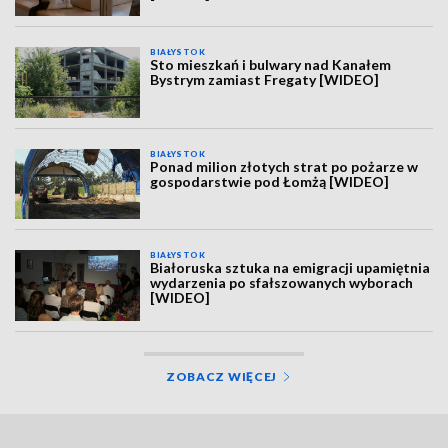
BIAŁYSTOK
Sto mieszkań i bulwary nad Kanałem
Bystrym zamiast Fregaty [WIDEO]
BIAŁYSTOK
Ponad milion złotych strat po pożarze w
gospodarstwie pod Łomżą [WIDEO]
BIAŁYSTOK
Białoruska sztuka na emigracji upamiętnia
wydarzenia po sfałszowanych wyborach
[WIDEO]
ZOBACZ WIĘCEJ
========================================================================
### What you should do
Wherever a line in the material contains "WIDEO", count it; the answer is the number alone.

### Task result
3